De là, jour et nuit, il voit passer son bon peuple : n'y est-il pas pour faire l'ordre, comme le sergent de ville aux carrefours ? En bon capitaine de mer, qui commande sur la dunette, il devait se tenir à l'avant du navire, dans le sens de la route et du flot. S'il tourne le dos à l'aval, s'il surveille l'amont, c'est qu'il ne veut pas perdre de vue le grand peuple de Paris. Tant de hâte l'amuse ; tant de presse lui plaît. Toute cette foule, si gaie et si sérieuse à la fois, tantôt musant comme si le plaisir de vivre suffisait à entretenir la vie ; tantôt se ruant aux affaires ; avec une sorte de plaisir encore ; ce soir, docile, complaisante et tranquille ; demain, enragée, ivre de son destin, rebelle et folle : c'est la nation qui va et vient de bord à l'autre ; le merveilleux navire qui roule et qui tangue, qui jamais ne jette l'ancre dans le sommeil, et qui fait la route en même temps qu'il la découvre.

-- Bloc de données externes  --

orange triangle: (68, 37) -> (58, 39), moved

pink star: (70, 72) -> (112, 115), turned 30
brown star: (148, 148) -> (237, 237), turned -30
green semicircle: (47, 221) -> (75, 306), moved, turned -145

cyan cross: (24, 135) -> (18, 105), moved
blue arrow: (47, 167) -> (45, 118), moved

Sur le Pont-Neuf, Paris est toujours le même à travers les siècles. On s'y heurte, on s'y écrase. L'encombrement du charroi n'est pas moindre un aujourd'hui qu'au siècle de Boileau. Les camions valent les haquets, et les autos rappellent les carrosses.

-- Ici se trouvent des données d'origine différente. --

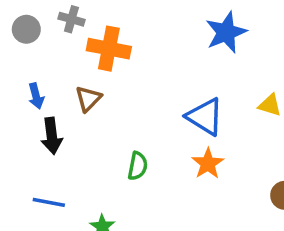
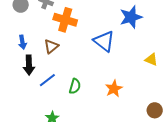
blue triangle: (205, 117) -> (104, 41), moved
blue line: (49, 202) -> (47, 80), moved, turned -54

Même à présent, le Pont-Neuf est le centre de Paris. Au Nord et au Sud, à l'Est et à l'Ouest, le cerveau de la ville double, triple, décuple en circonvolutions ; mais le sillon médian ne change pas, et le Pont-Neuf joint les deux hémisphères. Mieux qu'à Avignon, au Pont-Neuf tout le monde y passe, si l'on n'y danse

*
Rien n'est plus peuple de Paris que le gros quartier qui va du Pont-Neuf à la rue Saint-Antoine, et de la Poste Centrale à l'Hôtel de Ville. Par peuple, on entend toute sorte de gens, et non pas seulement les prolétaires. Depuis des siècles, le populaire a déserté la Cité son premier asile et sa première oeuvre. L'art, l'histoire, le trésor de Paris se sont emparés de ce noyau illustre. Et le peuple, d'où les merveilles de la Cité sont sorties, s'est retiré sur les rives. S'il ne vit plus dans l'Ile, ce peuple grouille sur les quais ou la nef s'amarre, et dans le pâté compact de Saint-Eustache. Devant la Cité, voilà donc les Halles, Rivoli, Saint-Antoine qui jettent même la province et la campagne dans Paris. Le ventre énorme et les viscères débordent les entrepôts et les magasins. Les paysans hantent ces parages. Les commis, les employés, les servantes pullulent. Et la marée y porte aussi les métiers de la mer. Le Pont-Neuf est la passerelle de tout ce peuple-là. Le flot le tourne ou le traverse. Il est le lien de la cité Auguste et mystérieuse avec le reste de l'immense Ville ; car il est tout de même posé sur le bout de la langue du Vert Galant.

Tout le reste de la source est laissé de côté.